An MDL-Based Classifier for Transactional Datasets with Application in Malware Detection
Behzad Asadi, Vijay Varadharajan

TL;DR
This paper introduces an MDL-based classifier for transactional datasets, specifically applied to static malware detection using API call patterns, achieving performance comparable to deep neural networks with added interpretability.
Contribution
The paper presents a novel MDL-based classification method that summarizes patterns efficiently for malware detection, avoiding pattern explosion and providing interpretability.
Findings
Classifier performs close to deep neural networks.
Method effectively summarizes patterns for malware detection.
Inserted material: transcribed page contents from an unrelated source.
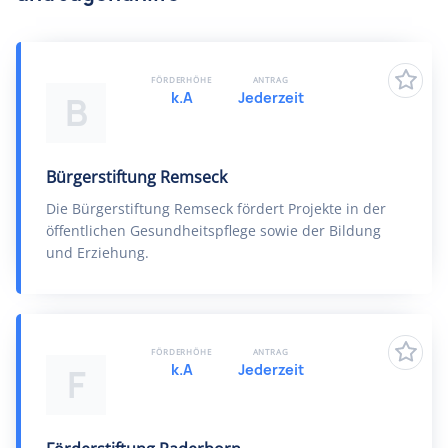
FÖRDERHÖHE
ANTRAG
k.A
Jederzeit
B
Bürgerstiftung Remseck
Die Bürgerstiftung Remseck fördert Projekte in der
öffentlichen Gesundheitspflege sowie der Bildung
und Erziehung.
FÖRDERHÖHE
ANTRAG
k.A
Jederzeit
F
Classifier offers interpretability advantages.
Abstract
We design a classifier for transactional datasets with application in malware detection. We build the classifier based on the minimum description length (MDL) principle. This involves selecting a model that best compresses the training dataset for each class considering the MDL criterion. To select a model for a dataset, we first use clustering followed by closed frequent pattern mining to extract a subset of closed frequent patterns (CFPs). We show that this method acts as a pattern summarization method to avoid pattern explosion; this is done by giving priority to longer CFPs, and without requiring to extract all CFPs. We then use the MDL criterion to further summarize extracted patterns, and construct a code table of patterns. This code table is considered as the selected model for the compression of the dataset. We evaluate our classifier for the problem of static malware detection…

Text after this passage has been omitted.